*** The data

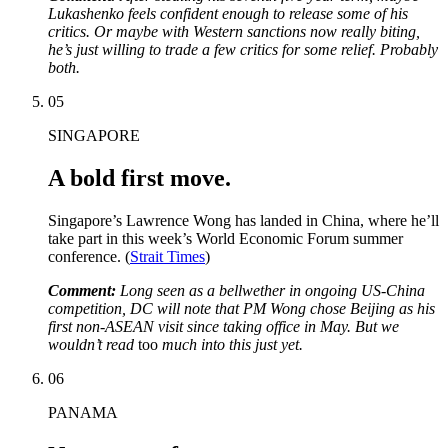
Lukashenko feels confident enough to release some of his
critics. Or maybe with Western sanctions now really biting,
he’s just willing to trade a few critics for some relief. Probably
both.
05
SINGAPORE
A bold first move.
Singapore’s Lawrence Wong has landed in China, where he’ll
take part in this week’s World Economic Forum summer
conference. (
Strait Times
)
Comment:
Long seen as a bellwether in ongoing US-China
competition, DC will note that PM Wong chose Beijing as his
first non-ASEAN visit since taking office in May. But we
wouldn’t read
too
much into this just yet.
06
PANAMA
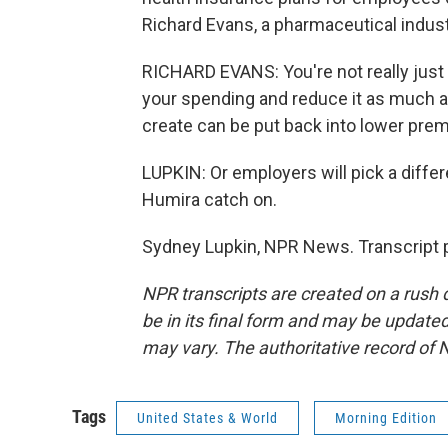
Richard Evans, a pharmaceutical indus
RICHARD EVANS: You're not really just p
your spending and reduce it as much as
create can be put back into lower pre
LUPKIN: Or employers will pick a differe
Humira catch on.
Sydney Lupkin, NPR News. Transcript 
NPR transcripts are created on a rush 
be in its final form and may be updated 
may vary. The authoritative record of 
Tags
United States & World
Morning Edition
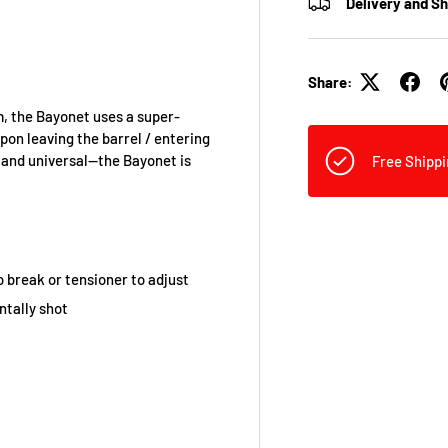
Delivery and S
Share:
m, the Bayonet uses a super-
on leaving the barrel / entering
, and universal—the Bayonet is
Free Shippi
 break or tensioner to adjust
ntally shot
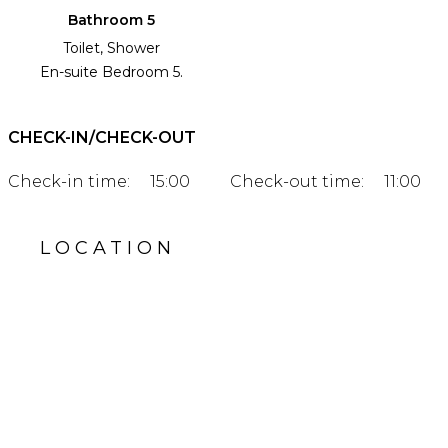
Bathroom 5
Toilet, Shower
En-suite Bedroom 5.
CHECK-IN/CHECK-OUT
Check-in time:
15:00
Check-out time:
11:00
LOCATION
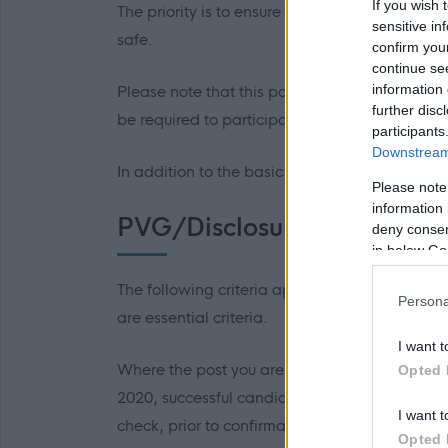
If you wish 
The priority is to ensure all work is complete
sensitive in
safe.
confirm you
continue se
information 
Please note that this position involves a com
further disc
be required to participate in an emergency cal
participants
Downstream 
In addition to the basic salary, there will be
Please note
information 
PVG/Disclosure Scotland
deny consent
in below Go
The following criteria applies to all roles w
Persona
are essential criteria.
I want t
Where the post you are applying for is consid
Opted 
2020, successful candidates will be require
I want t
check, prior to confirmation of employment b
Opted 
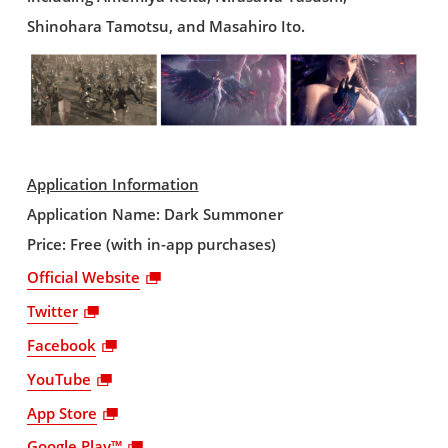
Shinohara Tamotsu, and Masahiro Ito.
Application Information
Application Name: Dark Summoner
Price: Free (with in-app purchases)
Official Website
Twitter
Facebook
YouTube
App Store
Google Play™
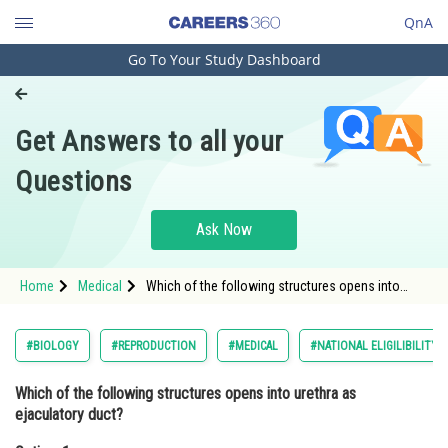
QnA
Go To Your Study Dashboard
Engineering and Architecture
Computer Application and IT
Get Answers to all your
Pharmacy
Questions
Hospitality and Tourism
Competition
Ask Now
School
Home
Medical
Which of the following structures opens into
Study Abroad
urethra as ejaculatory duct?Option: 1 Vas
deferns<strong
Arts, Commerce & Sciences
#BIOLOGY
#REPRODUCTION
#MEDICAL
#NATIONAL ELIGILIBILITY
Management and Business
Which of the following structures opens into urethra as
Administration
ejaculatory duct?
Learn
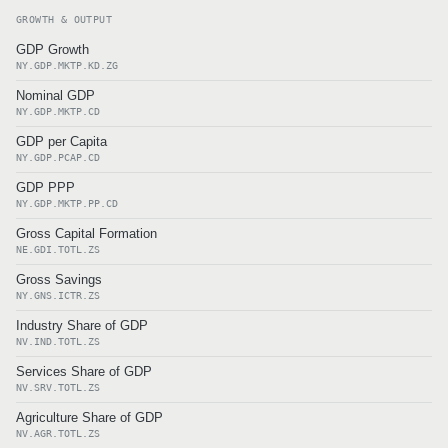
GROWTH & OUTPUT
GDP Growth
NY.GDP.MKTP.KD.ZG
Nominal GDP
NY.GDP.MKTP.CD
GDP per Capita
NY.GDP.PCAP.CD
GDP PPP
NY.GDP.MKTP.PP.CD
Gross Capital Formation
NE.GDI.TOTL.ZS
Gross Savings
NY.GNS.ICTR.ZS
Industry Share of GDP
NV.IND.TOTL.ZS
Services Share of GDP
NV.SRV.TOTL.ZS
Agriculture Share of GDP
NV.AGR.TOTL.ZS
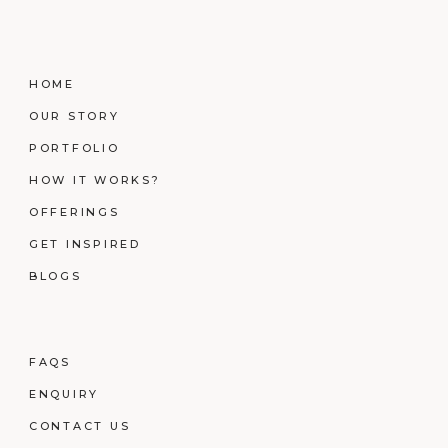
HOME
OUR STORY
PORTFOLIO
HOW IT WORKS?
OFFERINGS
GET INSPIRED
BLOGS
FAQS
ENQUIRY
CONTACT US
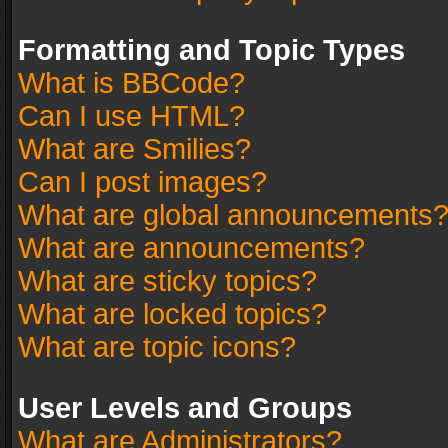
Formatting and Topic Types
What is BBCode?
Can I use HTML?
What are Smilies?
Can I post images?
What are global announcements
What are announcements?
What are sticky topics?
What are locked topics?
What are topic icons?
User Levels and Groups
What are Administrators?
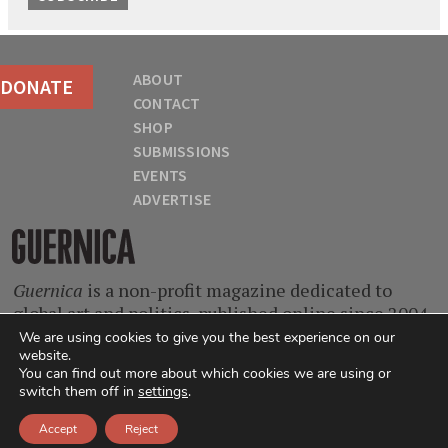
ABOUT
DONATE
CONTACT
SHOP
SUBMISSIONS
EVENTS
ADVERTISE
Guernica
Guernica
is a non-profit magazine dedicated to
global art and politics, published online since 2004.
With contributors from every continent and at
We are using cookies to give you the best experience on our
website.
every stage of their careers, we are a home for
You can find out more about which cookies we are using or
singular voices, incisive ideas, and critical
switch them off in
settings
.
questions.
Accept
Reject
© 2004-2026
Guernica
. All Rights Reserved.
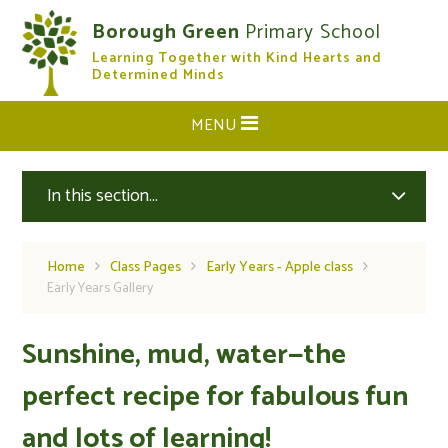
Skip to content ↓
Borough Green
Primary School
Learning Together with Kind Hearts and
CLOSE
Determined Minds
MENU
In this section...
Home
Class Pages
Early Years - Apple class
Early Years Gallery
Sunshine, mud, water—the
perfect recipe for fabulous fun
and lots of learning!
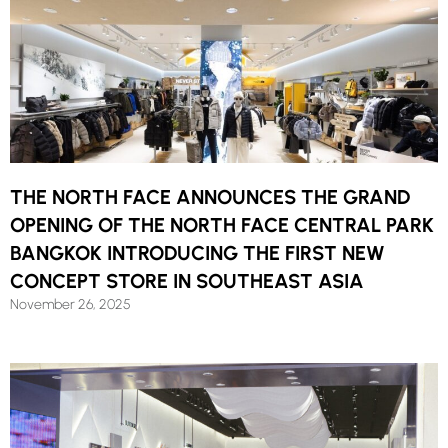
THE NORTH FACE ANNOUNCES THE GRAND
OPENING OF THE NORTH FACE CENTRAL PARK
BANGKOK INTRODUCING THE FIRST NEW
CONCEPT STORE IN SOUTHEAST ASIA
November 26, 2025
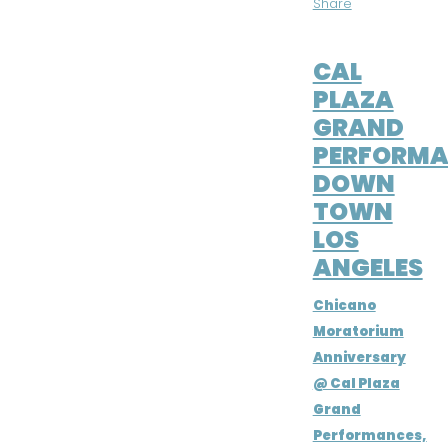
Share
JUN 24, 2016
CAL
PLAZA
GRAND
PERFORMA
DOWN
TOWN
LOS
ANGELES
Chicano
Moratorium
Anniversary
@ Cal Plaza
Grand
Performances,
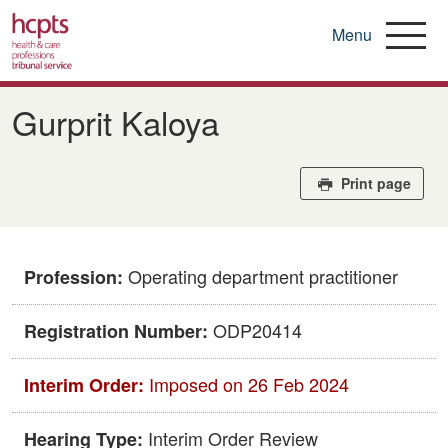
Menu
Skip
to
Gurprit Kaloya
main
content
Print page
Operating department practitioner
Profession:
ODP20414
Registration Number:
Imposed on 26 Feb 2024
Interim Order:
Interim Order Review
Hearing Type:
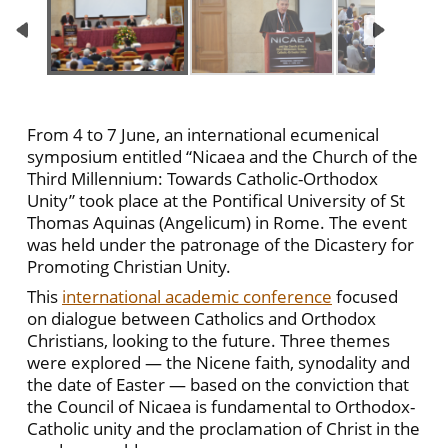
From 4 to 7 June, an international ecumenical
symposium entitled “Nicaea and the Church of the
Third Millennium: Towards Catholic-Orthodox
Unity” took place at the Pontifical University of St
Thomas Aquinas (Angelicum) in Rome. The event
was held under the patronage of the Dicastery for
Promoting Christian Unity.
This
international academic conference
focused
on dialogue between Catholics and Orthodox
Christians, looking to the future. Three themes
were explored — the Nicene faith, synodality and
the date of Easter — based on the conviction that
the Council of Nicaea is fundamental to Orthodox-
Catholic unity and the proclamation of Christ in the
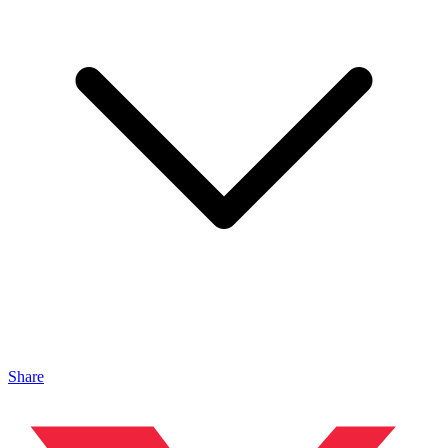
Share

******

_What the task asks:_
Copy out each line of the data above, exactly, if it lies between the line holding "Computer Application and IT" and the line holding "#NATIONAL ELIGILIBILITY", inclusive; copy no other line.

_Result of this task:_
Computer Application and IT
Get Answers to all your
Pharmacy
Questions
Hospitality and Tourism
Competition
Ask Now
School
Home
Medical
Which of the following structures opens into
Study Abroad
urethra as ejaculatory duct?Option: 1 Vas
deferns<strong
Arts, Commerce & Sciences
#BIOLOGY
#REPRODUCTION
#MEDICAL
#NATIONAL ELIGILIBILITY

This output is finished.